Research Article: The small molecule rhodomyrtone suppresses TNF-α and IL-17A-induced keratinocyte inflammatory responses: A potential new therapeutic for psoriasis

Date Published: October 15, 2018

Publisher: Public Library of Science

Author(s): Julalak Chorachoo, Sylviane Lambert, Teal Furnholm, Liza Roberts, Laura Reingold, Sauvarat Auepemkiate, Supayang P. Voravuthikunchai, Andrew Johnston, Miroslav Blumenberg.


Psoriasis is a common skin disease pathogenically driven by TNF and IL-17A-induced epidermal hyperproliferation and inflammatory responses. The ongoing need for new therapeutic agents for psoriasis has highlighted medicinal plants as sources of phytochemicals useful for treating psoriatic disease. Rhodomyrtone, a bioactive phytochemical from Rhodomyrtus tomentosa, has well-established anti-proliferative activities. This study assessed the potential of rhodomyrtone for curtailing TNF/IL-17A-driven inflammation. Stimulating human skin organ cultures with TNF+IL-17A to model the skin inflammation in psoriasis, we found that rhodomyrtone significantly decreased inflammatory gene expression and the expression and secretion of inflammatory proteins, assessed by qRT-PCR, immunohistochemistry and ELISA assays respectively. RNA-seq analysis of monolayer primary keratinocytes treated with IL-17A/TNF showed that rhodomyrtone inhibited 724/1587 transcripts >2-fold altered by IL-17A/TNF (p<0.01), a number of which were confirmed at the mRNA and protein level. Suggesting that rhodomyrtone acts by modulating MAP kinase and NF-κB signaling pathways, rhodomyrtone inhibited TNF-induced ERK, JNK, p38, and NF-κBp65 phosphorylation. Finally, assessing the in vivo anti-inflammatory potential of rhodomyrtone, we examined its effects on imiquimod-induced skin inflammation in mice, finding rhodomyrtone reversed imiquimod-induced skin hyperplasia and epidermal thickening (p< 0.001). Taken together, these results suggest that rhodomyrtone may be useful in preventing or slowing the progression of inflammatory skin disease.

Partial Text

Psoriasis is a common and chronic autoimmune inflammatory skin disorder that has a prevalence of 2–3% in the world’s population [1]. The disease is clinically characterized by red, scaly, and well-demarcated skin lesions that are a consequence of epidermal hyperplasia, altered keratinocyte differentiation, and a dense dermal inflammatory infiltrate. Although the disease pathogenesis is still not fully understood, many lines of evidence suggest that psoriasis epidermal inflammation is mainly driven by activated T cells [2]. Cytokines play a central role in the psoriasis disease process [3], particularly IL-17A and TNF-α, as highlighted by the efficacy of recently-developed biologic drugs targeting these molecules in psoriasis [4, 5]. Despite their efficacy, biologics have a number of significant caveats, including expense, need for injection/infusion, adverse reactions, and loss of efficacy over time [6] thus there is an ongoing need for discovery of new biological targets and novel therapeutics.

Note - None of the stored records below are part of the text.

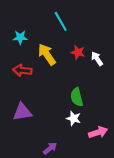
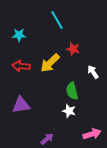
yellow arrow: (47, 54) -> (50, 63), moved, turned -100
white arrow: (97, 59) -> (93, 72), moved
pink arrow: (98, 132) -> (92, 134), moved

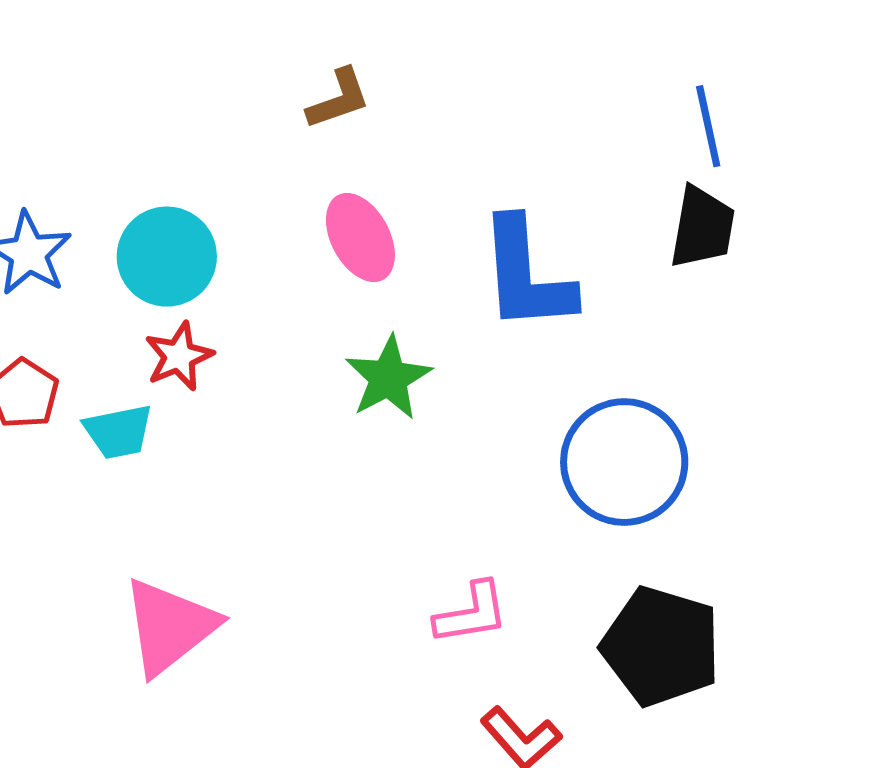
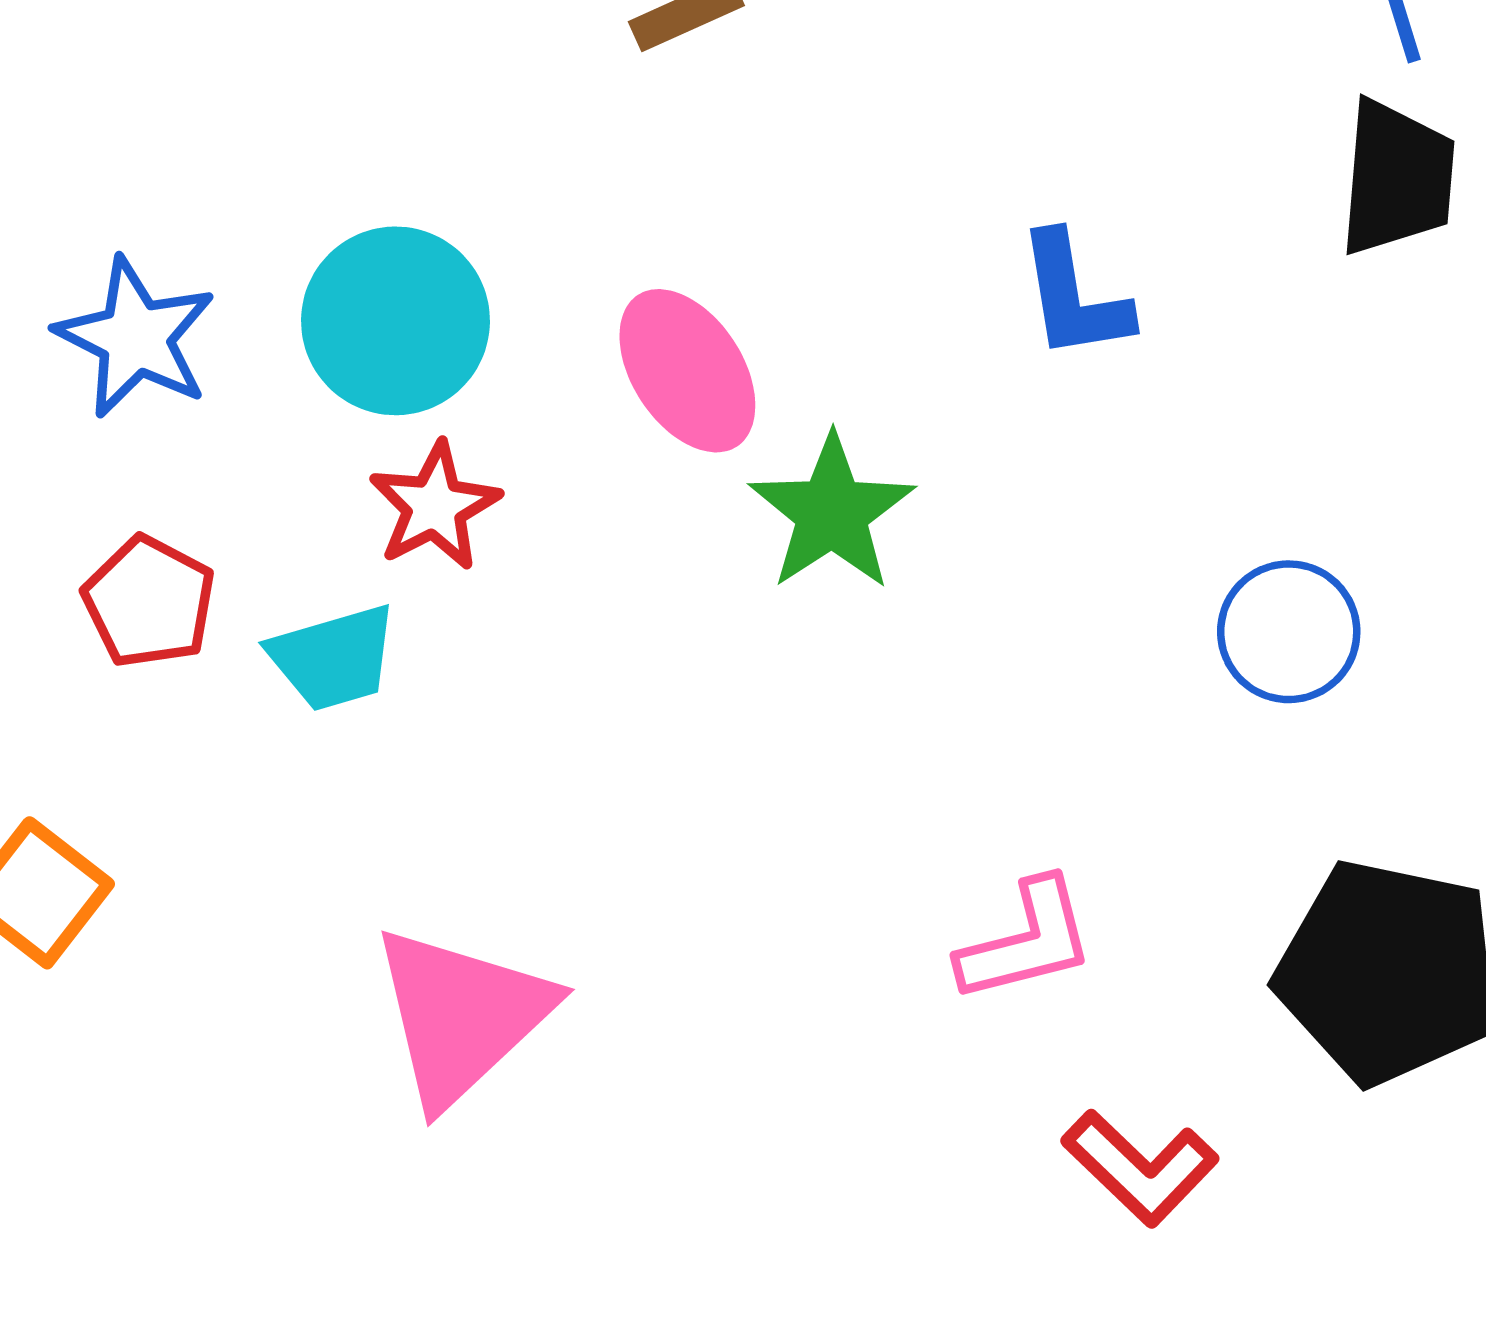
pink ellipse: (360, 237) -> (687, 371), moved
blue L-shape: (526, 275) -> (1074, 296), size x0.6
blue circle: (624, 462) -> (1289, 632), size x0.6

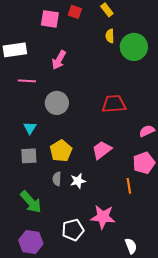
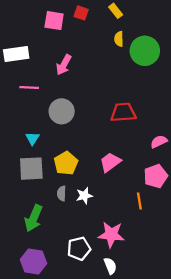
gray square: (29, 156) -> (31, 169), size x1.4
green arrow: (31, 202) -> (33, 218), turned 65
white semicircle: (131, 246) -> (110, 266), moved

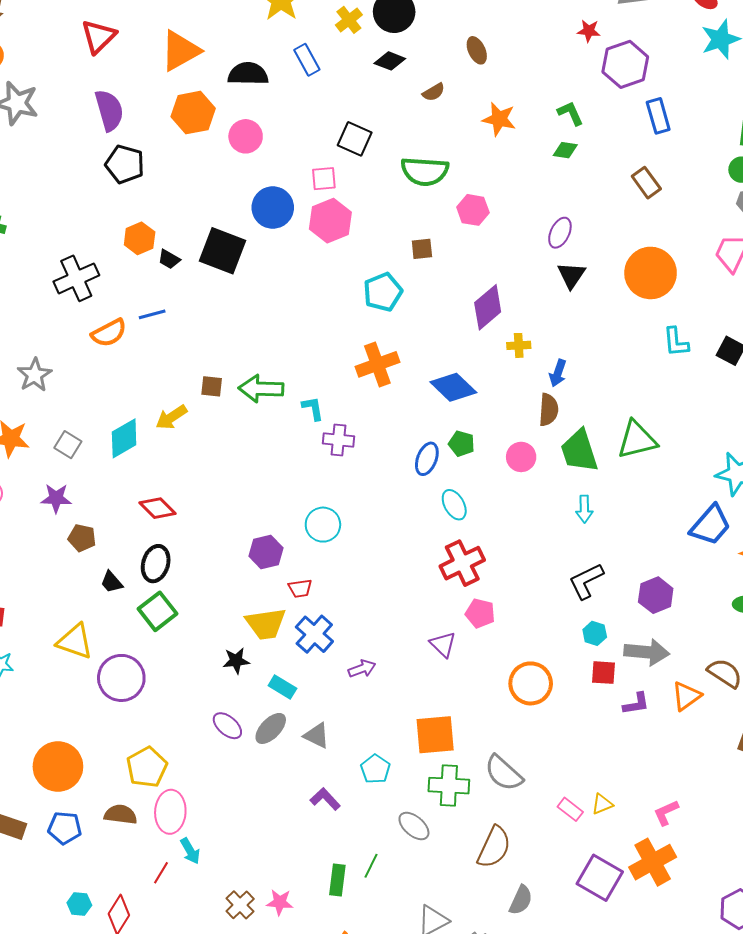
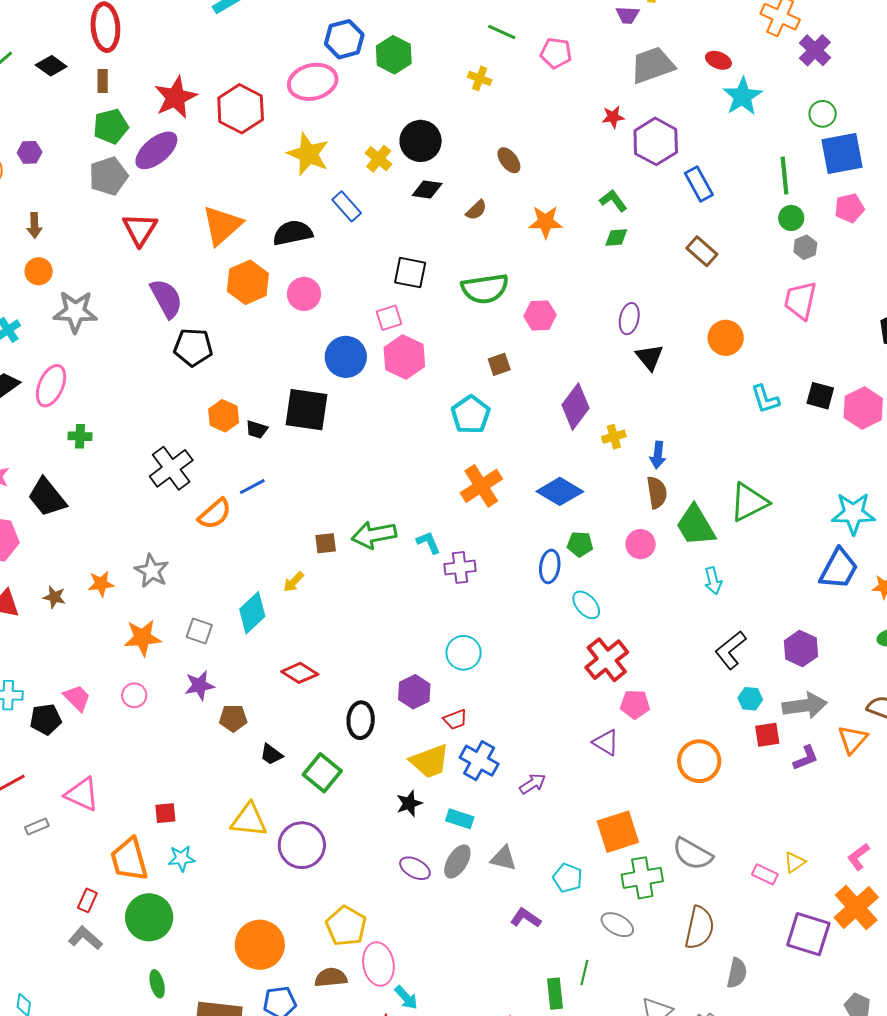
orange circle: (651, 273) -> (726, 338), size x0.7
yellow arrow: (171, 417) -> (293, 582), size x0.7
black ellipse: (156, 564) -> (361, 720), moved

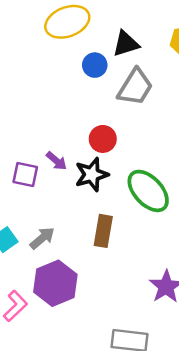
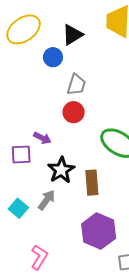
gray trapezoid: (135, 87) -> (76, 85), moved, size x0.7
black star: (92, 174) -> (61, 170), moved
purple hexagon: (55, 283) -> (99, 231), moved

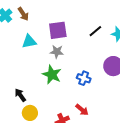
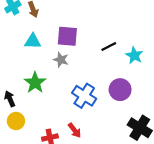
green star: (52, 75) -> (35, 83), moved
blue cross: (84, 78) -> (84, 96), size x1.5

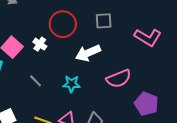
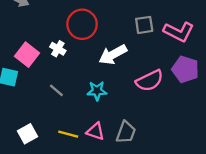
gray square: (104, 21) -> (144, 25), moved
purple pentagon: (146, 104) -> (185, 69), moved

Psoriasis lesions contain elevated levels of TNF-α [22] and IL-17A, cytokines recognized as important mediators of cutaneous inflammation [18, 23, 24]. Biologics targeting TNF-α [4, 5] and IL-17A [25, 26] have been developed and found to be very effective for managing psoriasis. Despite their efficacy, these biologics have a number of drawbacks and side effects. Because of their high molecular weight, biologics have to be administered by injection or infusion and are expensive to produce. Biologics can lose efficacy over time and may trigger a number of side-effects including speckled hyperpigmentation [27], increased risk of infection [6, 28], as well as the development of secondary autoimmune diseases including cutaneous vasculitis, hematological diseases, and other autoimmune diseases [29, 30]. Therefore, there remains a need for the development of effective and inexpensive oral or topical psoriasis treatments.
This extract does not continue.